▶ **Exercise requirements**
Write the records below out again word for word, with the pictures removed.

═════ Given records

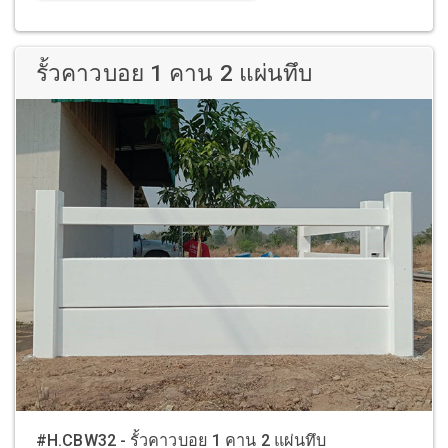
รั้วคาวบอย 1 คาน 2 แผ่นทึบ
#H.CBW32 - รั้วคาวบอย 1 คาน 2 แผ่นทึบ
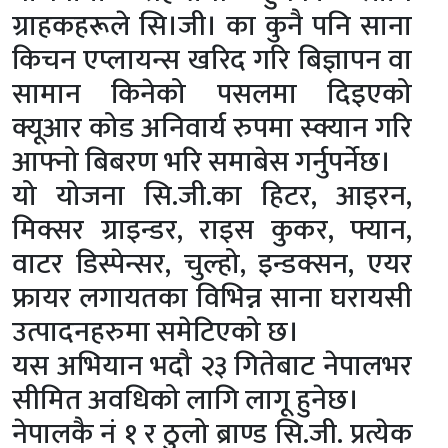
ग्राहकहरूले सि।जी। का कुनै पनि साना
किचन एप्लायन्स खरिद गरि बिज्ञापन वा
सामान किनेको पसलमा दिइएको
क्यूआर कोड अनिवार्य रुपमा स्क्यान गरि
आफ्नो बिबरण भरि समाबेस गर्नुपर्नेछ।
यो योजना सि.जी.का हिटर, आइरन,
मिक्सर ग्राइन्डर, राइस कुकर, फ्यान,
वाटर डिस्पेन्सर, चुल्हो, इन्डक्सन, एयर
फ्रायर लगायतका विभिन्न साना घरायसी
उत्पादनहरुमा समेटिएको छ।
यस अभियान भदौ २३ गितेबाट नेपालभर
सीमित अवधिको लागि लागू हुनेछ।
नेपालकै नं १ र ठुलो ब्राण्ड सि.जी. प्रत्येक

══════════

▶ **Written response**
รั้วคาวบอย 1 คาน 2 แผ่นทึบ
#H.CBW32 - รั้วคาวบอย 1 คาน 2 แผ่นทึบ
ग्राहकहरूले सि।जी। का कुनै पनि साना
किचन एप्लायन्स खरिद गरि बिज्ञापन वा
सामान किनेको पसलमा दिइएको
क्यूआर कोड अनिवार्य रुपमा स्क्यान गरि
आफ्नो बिबरण भरि समाबेस गर्नुपर्नेछ।
यो योजना सि.जी.का हिटर, आइरन,
मिक्सर ग्राइन्डर, राइस कुकर, फ्यान,
वाटर डिस्पेन्सर, चुल्हो, इन्डक्सन, एयर
फ्रायर लगायतका विभिन्न साना घरायसी
उत्पादनहरुमा समेटिएको छ।
यस अभियान भदौ २३ गितेबाट नेपालभर
सीमित अवधिको लागि लागू हुनेछ।
नेपालकै नं १ र ठुलो ब्राण्ड सि.जी. प्रत्येक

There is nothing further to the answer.